__What to do__
Copy exactly, please, each line of the data below until the line that contains "of Vietnam showed" has been copied, beginning at the top.

__Data for this exercise__
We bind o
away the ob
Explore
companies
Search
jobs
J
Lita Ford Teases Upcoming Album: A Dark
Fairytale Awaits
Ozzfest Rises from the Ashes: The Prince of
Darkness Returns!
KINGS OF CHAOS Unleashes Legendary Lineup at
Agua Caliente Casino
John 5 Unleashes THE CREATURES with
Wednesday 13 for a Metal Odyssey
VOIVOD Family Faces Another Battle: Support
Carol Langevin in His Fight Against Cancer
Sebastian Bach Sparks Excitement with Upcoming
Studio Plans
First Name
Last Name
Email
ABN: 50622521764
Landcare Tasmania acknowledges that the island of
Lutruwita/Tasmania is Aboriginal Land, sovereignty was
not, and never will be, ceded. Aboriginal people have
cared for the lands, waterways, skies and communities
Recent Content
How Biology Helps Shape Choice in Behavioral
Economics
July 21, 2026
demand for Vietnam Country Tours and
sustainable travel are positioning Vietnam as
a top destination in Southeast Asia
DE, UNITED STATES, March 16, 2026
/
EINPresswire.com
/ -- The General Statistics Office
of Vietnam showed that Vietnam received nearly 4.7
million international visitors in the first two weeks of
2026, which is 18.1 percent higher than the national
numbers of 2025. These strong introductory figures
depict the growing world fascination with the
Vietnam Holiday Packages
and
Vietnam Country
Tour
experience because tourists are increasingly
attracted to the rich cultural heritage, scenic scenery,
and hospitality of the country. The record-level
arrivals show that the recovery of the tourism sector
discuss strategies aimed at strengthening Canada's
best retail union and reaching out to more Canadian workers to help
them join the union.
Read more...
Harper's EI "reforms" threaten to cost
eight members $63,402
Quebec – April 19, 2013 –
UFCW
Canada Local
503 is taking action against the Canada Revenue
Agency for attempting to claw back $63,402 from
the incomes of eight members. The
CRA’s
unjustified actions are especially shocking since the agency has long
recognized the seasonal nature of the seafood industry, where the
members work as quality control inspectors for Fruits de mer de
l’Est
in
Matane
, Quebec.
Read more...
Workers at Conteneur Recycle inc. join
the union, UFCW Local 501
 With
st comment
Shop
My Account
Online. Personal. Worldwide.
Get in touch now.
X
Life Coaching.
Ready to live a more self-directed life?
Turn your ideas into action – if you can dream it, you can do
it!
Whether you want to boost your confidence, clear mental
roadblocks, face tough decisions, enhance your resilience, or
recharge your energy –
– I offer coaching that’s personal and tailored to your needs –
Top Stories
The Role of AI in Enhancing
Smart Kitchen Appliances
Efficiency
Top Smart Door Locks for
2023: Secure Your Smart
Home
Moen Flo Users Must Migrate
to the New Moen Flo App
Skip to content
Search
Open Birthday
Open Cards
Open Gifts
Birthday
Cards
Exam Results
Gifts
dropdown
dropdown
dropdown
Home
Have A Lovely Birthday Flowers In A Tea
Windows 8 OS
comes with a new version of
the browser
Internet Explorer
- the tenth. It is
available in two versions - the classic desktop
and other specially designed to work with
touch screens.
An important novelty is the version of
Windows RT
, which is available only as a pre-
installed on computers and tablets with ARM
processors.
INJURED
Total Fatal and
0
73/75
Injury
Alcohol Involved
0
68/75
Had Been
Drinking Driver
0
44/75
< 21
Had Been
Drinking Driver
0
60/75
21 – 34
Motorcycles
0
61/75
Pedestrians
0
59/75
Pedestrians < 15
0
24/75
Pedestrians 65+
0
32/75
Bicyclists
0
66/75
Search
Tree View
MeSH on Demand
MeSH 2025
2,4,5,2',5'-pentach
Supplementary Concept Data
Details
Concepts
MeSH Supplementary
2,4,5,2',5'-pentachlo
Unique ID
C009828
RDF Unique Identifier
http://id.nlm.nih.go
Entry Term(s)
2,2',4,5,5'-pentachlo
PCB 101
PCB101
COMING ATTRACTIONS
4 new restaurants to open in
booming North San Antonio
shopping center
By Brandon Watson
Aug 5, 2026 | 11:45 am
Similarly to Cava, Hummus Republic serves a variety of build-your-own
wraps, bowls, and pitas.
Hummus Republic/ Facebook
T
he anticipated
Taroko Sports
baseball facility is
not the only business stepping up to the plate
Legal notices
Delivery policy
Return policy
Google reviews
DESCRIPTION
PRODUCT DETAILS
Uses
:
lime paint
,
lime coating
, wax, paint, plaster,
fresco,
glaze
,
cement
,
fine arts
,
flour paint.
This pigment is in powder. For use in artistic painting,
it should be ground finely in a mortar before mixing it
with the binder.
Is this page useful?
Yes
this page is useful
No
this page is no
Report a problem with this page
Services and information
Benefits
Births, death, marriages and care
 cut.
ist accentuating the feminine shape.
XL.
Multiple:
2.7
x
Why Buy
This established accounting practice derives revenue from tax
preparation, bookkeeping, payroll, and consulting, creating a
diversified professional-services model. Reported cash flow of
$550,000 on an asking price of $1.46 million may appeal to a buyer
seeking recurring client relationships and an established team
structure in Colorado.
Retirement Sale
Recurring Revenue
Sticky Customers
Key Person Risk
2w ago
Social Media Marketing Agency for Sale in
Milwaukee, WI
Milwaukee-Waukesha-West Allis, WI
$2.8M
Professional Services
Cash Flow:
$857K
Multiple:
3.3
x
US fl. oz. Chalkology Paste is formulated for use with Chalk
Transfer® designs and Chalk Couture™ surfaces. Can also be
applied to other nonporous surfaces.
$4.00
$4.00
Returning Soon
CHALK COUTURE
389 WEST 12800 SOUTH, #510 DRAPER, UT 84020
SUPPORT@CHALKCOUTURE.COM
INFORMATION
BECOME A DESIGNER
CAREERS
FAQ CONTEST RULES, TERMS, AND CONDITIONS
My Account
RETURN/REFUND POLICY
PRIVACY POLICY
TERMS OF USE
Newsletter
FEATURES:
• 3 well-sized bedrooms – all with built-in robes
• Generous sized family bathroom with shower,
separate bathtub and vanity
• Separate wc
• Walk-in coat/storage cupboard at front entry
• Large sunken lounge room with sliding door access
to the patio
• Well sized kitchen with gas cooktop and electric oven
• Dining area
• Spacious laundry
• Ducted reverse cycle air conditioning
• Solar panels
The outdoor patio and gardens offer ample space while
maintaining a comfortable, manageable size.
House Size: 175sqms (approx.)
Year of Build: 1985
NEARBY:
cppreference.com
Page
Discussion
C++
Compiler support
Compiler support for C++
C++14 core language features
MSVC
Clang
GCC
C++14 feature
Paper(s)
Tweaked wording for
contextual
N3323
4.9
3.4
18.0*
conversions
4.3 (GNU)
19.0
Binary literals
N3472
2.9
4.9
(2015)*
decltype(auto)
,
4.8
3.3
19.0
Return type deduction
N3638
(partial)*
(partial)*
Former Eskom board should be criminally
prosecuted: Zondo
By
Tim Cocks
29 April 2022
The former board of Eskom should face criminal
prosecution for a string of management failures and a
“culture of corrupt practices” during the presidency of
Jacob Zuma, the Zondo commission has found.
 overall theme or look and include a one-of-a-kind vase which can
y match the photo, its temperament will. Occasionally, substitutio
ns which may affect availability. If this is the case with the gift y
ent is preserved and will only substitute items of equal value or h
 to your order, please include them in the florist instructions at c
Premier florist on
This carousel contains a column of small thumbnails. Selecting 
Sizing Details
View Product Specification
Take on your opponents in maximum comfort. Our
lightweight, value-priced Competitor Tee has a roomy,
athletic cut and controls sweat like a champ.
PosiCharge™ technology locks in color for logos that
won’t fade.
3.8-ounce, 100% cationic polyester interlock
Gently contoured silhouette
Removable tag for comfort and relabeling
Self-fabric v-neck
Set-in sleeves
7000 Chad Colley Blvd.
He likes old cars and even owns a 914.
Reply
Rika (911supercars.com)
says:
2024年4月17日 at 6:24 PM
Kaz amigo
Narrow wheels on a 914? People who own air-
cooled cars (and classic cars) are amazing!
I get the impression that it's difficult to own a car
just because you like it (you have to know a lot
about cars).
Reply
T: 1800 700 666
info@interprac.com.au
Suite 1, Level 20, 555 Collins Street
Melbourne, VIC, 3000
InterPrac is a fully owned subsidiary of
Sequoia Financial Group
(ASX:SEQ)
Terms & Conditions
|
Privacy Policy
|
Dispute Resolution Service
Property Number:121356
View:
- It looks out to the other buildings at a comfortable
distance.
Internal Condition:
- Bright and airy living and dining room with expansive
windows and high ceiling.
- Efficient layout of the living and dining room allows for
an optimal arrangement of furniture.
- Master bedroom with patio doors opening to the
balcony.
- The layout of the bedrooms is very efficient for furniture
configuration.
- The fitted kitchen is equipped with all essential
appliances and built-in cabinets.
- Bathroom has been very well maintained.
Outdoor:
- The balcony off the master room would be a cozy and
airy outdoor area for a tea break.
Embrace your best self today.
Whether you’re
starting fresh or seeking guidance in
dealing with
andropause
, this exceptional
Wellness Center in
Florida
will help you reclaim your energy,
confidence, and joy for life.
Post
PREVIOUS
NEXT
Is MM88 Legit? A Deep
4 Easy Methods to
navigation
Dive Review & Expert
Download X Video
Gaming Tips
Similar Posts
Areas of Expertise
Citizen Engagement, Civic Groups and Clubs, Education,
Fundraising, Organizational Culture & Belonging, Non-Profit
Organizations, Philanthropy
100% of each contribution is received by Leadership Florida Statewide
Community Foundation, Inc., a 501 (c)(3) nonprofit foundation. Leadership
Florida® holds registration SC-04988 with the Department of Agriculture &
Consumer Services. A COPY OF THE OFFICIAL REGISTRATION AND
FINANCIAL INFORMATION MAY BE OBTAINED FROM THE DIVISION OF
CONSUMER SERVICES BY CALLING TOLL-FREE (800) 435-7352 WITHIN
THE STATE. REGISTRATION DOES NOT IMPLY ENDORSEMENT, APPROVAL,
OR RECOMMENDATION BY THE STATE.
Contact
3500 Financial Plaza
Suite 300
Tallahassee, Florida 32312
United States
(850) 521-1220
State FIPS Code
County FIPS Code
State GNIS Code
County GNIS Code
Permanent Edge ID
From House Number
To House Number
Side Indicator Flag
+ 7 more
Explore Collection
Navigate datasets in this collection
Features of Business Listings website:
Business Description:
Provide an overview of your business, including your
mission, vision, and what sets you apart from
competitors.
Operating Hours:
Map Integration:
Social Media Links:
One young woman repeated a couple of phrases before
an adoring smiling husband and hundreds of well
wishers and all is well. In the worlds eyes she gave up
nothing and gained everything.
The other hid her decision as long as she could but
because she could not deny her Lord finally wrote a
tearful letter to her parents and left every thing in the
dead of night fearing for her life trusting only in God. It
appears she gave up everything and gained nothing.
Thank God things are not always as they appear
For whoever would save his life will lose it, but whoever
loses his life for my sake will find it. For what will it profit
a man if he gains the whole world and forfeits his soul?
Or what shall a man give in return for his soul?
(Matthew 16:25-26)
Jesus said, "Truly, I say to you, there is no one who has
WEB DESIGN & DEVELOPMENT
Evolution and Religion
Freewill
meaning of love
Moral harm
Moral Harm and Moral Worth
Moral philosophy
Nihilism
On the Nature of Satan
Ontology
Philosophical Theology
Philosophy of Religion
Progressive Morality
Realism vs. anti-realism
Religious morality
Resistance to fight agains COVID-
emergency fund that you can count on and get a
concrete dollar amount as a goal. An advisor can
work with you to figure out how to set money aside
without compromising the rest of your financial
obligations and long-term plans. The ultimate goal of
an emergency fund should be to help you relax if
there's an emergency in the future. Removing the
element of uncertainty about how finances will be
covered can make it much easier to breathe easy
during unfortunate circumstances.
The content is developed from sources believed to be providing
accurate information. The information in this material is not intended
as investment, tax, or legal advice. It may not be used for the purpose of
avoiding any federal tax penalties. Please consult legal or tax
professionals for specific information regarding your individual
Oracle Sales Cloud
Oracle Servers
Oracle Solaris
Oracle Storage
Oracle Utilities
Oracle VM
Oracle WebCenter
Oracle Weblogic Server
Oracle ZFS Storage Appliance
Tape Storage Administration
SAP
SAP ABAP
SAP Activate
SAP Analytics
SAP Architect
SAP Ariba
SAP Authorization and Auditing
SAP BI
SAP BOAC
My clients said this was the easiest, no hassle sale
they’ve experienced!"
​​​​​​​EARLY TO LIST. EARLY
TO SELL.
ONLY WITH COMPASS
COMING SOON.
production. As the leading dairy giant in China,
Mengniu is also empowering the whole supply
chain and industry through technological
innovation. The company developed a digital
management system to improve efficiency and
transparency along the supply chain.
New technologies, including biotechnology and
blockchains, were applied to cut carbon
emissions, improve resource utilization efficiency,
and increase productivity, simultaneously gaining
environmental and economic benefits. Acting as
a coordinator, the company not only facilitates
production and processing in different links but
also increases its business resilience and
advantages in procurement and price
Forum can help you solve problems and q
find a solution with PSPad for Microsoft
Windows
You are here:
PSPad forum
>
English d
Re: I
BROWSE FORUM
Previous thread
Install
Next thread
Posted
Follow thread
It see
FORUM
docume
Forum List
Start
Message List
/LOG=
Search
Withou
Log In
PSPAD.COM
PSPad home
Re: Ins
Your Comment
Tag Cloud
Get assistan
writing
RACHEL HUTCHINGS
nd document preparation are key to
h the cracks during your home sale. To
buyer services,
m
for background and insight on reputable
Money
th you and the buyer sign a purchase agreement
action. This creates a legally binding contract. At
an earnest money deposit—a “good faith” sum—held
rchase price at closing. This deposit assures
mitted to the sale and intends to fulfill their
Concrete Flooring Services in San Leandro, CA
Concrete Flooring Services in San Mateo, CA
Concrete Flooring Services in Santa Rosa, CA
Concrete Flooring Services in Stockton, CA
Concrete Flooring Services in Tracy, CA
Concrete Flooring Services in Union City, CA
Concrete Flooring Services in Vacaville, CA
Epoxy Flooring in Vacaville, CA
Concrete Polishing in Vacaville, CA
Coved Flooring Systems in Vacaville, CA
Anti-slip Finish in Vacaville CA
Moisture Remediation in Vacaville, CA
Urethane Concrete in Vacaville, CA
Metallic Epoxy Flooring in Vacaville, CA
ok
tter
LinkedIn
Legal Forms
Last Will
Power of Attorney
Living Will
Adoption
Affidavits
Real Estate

__Answer space__
We bind o
away the ob
Explore
companies
Search
jobs
J
Lita Ford Teases Upcoming Album: A Dark
Fairytale Awaits
Ozzfest Rises from the Ashes: The Prince of
Darkness Returns!
KINGS OF CHAOS Unleashes Legendary Lineup at
Agua Caliente Casino
John 5 Unleashes THE CREATURES with
Wednesday 13 for a Metal Odyssey
VOIVOD Family Faces Another Battle: Support
Carol Langevin in His Fight Against Cancer
Sebastian Bach Sparks Excitement with Upcoming
Studio Plans
First Name
Last Name
Email
ABN: 50622521764
Landcare Tasmania acknowledges that the island of
Lutruwita/Tasmania is Aboriginal Land, sovereignty was
not, and never will be, ceded. Aboriginal people have
cared for the lands, waterways, skies and communities
Recent Content
How Biology Helps Shape Choice in Behavioral
Economics
July 21, 2026
demand for Vietnam Country Tours and
sustainable travel are positioning Vietnam as
a top destination in Southeast Asia
DE, UNITED STATES, March 16, 2026
/
EINPresswire.com
/ -- The General Statistics Office
of Vietnam showed that Vietnam received nearly 4.7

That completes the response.